The South Korean crisis highlights the ‘revenge cycle’ of politics


Just six hours passed between South Korean President Yoon Suk Yeol’s declaration of a state of emergency on Tuesday night and his subsequent fall, leaving the East Asian country in political turmoil.

As a hardline chief prosecutor who served under Moon Jae-in, his leftist predecessor as president, Yoon oversaw the jailing of former conservative president Park Geun-hye and Samsung chairman Lee Jae-yong after a bribery scandal he launched Park’s impeachment in 2017.

Now, however, it is Yoon who faces the possibility of impeachment and possible jail time after his failed political move left him severely isolated and apparently running out of time despite his term being formally set to run until 2027.

“He really has two options: resign or face impeachment,” said Gi-wook Shin, a professor of modern Korea at Stanford University.

Analysts described this week’s move as an act of desperation by an isolated and impulsive one-term leader beset by a slowing economy, historically low approval ratings and an opposition-controlled parliament.

Yoon’s apparent calculation that a bold declaration of martial law would rally right-wing political forces behind him appears to have backfired spectacularly, analysts said, leaving him even more politically and legally exposed than ever.

“The way this emergency declaration was implemented is emblematic of Yoon’s presidency as a whole: poorly planned and even worse executed,” said Karl Friedhoff, a Korea expert at the Chicago Council on Global Affairs.
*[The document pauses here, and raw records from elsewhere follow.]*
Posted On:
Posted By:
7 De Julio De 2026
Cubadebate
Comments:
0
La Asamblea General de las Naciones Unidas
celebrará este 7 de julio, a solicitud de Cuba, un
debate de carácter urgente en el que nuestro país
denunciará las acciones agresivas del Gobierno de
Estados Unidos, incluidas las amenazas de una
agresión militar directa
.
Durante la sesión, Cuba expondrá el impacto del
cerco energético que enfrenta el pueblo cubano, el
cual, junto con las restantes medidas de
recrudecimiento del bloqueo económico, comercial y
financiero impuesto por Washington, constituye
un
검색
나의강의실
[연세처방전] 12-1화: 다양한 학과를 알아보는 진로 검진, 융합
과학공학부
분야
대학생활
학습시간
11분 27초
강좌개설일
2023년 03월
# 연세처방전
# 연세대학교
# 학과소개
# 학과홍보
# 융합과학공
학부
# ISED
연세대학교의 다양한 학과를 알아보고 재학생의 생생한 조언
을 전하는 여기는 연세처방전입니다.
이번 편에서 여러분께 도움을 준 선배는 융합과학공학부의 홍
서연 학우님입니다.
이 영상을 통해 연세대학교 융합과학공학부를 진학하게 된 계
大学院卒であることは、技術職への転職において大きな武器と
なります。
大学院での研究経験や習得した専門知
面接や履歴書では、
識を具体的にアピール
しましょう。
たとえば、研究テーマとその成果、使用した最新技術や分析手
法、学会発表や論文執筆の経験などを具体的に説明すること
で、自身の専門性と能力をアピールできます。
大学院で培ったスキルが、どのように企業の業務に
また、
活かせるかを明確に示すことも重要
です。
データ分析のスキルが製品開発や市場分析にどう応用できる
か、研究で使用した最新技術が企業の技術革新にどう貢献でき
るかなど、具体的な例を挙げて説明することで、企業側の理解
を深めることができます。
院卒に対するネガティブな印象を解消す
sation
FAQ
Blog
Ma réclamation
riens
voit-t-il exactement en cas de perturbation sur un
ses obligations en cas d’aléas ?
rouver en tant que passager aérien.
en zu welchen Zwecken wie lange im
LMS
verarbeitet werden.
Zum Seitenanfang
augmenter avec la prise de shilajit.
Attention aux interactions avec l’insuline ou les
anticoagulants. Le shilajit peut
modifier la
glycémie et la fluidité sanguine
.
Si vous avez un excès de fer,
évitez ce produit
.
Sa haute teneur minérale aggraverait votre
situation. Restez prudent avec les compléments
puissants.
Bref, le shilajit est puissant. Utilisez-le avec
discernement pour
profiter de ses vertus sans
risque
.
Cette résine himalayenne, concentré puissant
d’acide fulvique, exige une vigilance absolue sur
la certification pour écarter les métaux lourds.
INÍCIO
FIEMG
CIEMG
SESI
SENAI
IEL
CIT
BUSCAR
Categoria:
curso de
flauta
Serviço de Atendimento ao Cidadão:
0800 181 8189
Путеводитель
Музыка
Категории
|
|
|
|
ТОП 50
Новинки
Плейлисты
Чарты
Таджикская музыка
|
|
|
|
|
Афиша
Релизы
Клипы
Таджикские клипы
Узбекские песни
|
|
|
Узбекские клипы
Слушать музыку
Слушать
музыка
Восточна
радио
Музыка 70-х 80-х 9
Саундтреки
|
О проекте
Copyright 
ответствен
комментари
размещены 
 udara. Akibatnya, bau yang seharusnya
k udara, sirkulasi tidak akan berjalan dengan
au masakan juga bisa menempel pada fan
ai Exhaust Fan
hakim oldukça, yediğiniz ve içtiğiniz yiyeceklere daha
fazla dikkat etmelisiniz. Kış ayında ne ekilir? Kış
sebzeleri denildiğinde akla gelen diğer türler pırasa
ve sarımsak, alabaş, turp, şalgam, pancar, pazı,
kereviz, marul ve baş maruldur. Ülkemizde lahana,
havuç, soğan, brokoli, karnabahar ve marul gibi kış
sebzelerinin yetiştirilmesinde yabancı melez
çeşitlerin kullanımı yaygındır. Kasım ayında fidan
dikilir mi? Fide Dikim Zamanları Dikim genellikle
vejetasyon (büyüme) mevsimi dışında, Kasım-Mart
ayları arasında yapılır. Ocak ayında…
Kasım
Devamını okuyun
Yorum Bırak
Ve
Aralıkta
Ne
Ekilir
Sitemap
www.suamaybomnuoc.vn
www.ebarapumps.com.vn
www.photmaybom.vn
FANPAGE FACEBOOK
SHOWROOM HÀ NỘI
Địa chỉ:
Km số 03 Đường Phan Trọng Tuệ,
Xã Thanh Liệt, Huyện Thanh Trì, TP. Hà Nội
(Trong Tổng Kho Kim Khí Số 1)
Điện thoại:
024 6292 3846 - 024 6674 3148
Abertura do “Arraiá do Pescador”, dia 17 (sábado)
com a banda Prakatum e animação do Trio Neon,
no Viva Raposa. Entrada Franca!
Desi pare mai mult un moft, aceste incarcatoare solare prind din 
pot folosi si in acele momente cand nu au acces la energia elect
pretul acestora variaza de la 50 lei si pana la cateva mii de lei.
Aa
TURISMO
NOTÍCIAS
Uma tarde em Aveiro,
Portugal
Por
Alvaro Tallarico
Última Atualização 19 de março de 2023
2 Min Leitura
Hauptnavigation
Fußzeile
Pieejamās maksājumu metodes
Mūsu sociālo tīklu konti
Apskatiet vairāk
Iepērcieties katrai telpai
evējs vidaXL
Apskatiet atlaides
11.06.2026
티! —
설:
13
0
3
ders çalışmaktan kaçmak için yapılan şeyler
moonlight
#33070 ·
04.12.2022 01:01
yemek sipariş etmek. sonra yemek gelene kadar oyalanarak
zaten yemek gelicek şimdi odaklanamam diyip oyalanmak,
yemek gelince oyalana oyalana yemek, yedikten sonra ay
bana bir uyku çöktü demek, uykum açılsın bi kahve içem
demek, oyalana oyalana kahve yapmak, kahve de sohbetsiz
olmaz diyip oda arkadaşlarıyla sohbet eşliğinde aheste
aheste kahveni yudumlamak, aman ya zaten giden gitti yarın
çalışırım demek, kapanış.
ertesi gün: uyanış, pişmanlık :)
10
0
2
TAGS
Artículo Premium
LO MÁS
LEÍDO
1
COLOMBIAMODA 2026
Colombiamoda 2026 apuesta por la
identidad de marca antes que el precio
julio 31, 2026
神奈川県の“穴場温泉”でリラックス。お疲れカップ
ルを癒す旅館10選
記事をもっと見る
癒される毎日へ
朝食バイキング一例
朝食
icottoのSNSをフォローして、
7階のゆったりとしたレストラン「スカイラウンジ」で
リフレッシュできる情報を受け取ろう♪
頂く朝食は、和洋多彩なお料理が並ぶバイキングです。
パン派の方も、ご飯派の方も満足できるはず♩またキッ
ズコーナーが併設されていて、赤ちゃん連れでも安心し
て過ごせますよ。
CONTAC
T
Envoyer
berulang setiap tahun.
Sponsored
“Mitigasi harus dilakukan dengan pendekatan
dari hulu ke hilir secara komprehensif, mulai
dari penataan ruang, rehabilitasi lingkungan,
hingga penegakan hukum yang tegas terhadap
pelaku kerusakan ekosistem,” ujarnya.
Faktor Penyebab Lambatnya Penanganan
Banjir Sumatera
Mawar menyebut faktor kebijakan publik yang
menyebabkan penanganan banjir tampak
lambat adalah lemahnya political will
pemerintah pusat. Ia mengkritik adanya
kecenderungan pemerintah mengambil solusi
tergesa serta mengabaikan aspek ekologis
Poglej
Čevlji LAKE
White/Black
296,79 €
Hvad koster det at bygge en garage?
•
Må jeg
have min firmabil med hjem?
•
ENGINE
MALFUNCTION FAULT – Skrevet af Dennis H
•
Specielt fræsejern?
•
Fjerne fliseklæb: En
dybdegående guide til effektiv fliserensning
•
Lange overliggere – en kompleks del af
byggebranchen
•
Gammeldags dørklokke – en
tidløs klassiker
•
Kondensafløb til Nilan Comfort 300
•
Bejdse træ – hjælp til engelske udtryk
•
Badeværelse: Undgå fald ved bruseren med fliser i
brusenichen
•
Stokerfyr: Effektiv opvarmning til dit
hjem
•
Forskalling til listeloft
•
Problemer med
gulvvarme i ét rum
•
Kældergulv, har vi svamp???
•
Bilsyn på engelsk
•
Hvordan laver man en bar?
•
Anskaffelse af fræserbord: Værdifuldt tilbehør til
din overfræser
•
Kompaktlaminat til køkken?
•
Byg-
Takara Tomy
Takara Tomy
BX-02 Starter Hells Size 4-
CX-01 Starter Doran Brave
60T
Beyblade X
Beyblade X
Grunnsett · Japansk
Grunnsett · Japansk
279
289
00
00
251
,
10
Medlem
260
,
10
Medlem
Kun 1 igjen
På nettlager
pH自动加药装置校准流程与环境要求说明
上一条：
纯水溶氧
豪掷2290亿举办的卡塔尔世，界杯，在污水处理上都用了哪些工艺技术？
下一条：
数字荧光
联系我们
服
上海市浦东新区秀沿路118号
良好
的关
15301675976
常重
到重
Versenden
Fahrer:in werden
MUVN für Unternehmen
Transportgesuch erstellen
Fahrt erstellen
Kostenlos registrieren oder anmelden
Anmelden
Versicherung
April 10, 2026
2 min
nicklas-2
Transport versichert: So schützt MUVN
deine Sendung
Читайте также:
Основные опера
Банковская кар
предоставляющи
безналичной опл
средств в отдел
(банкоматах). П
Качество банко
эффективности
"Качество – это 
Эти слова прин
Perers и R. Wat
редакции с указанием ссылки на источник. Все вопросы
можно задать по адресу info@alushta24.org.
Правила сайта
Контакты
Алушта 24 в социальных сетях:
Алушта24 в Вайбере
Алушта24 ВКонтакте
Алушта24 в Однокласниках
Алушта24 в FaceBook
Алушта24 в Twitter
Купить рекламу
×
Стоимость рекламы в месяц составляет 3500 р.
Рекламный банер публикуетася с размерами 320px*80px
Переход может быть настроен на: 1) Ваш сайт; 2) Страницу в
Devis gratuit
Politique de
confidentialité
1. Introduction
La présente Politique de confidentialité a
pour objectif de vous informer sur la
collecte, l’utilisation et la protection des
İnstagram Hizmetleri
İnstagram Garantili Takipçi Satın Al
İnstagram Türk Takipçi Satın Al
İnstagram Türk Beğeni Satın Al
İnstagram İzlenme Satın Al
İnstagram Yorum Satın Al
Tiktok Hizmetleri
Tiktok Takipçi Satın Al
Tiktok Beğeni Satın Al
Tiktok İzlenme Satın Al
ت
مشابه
“Instead of facing impeachment over a series of personal and political scandals, he will face impeachment over an attempted coup.”

Yoon’s troubled tenure and the dramatic move of his impeachment are indicative of the “politics of revenge” that dominates South Koreademocracy, a divide that has persisted even with the country’s growing economic and cultural influence.

The divisions were evident in Yoon’s invocation of the specter of North Korean influence in Seoul.

Suh Bok-kyung, a political commentator, noted that Yoon’s portrayal of opposition figures as “progressive, anti-state forces” echoed formulations adopted by former South Korean authoritarian leaders to discredit political opponents.

“By comparing them to North Korea, he treats the opposition as our external enemy just because he thinks they are disrupting our national affairs,” she said.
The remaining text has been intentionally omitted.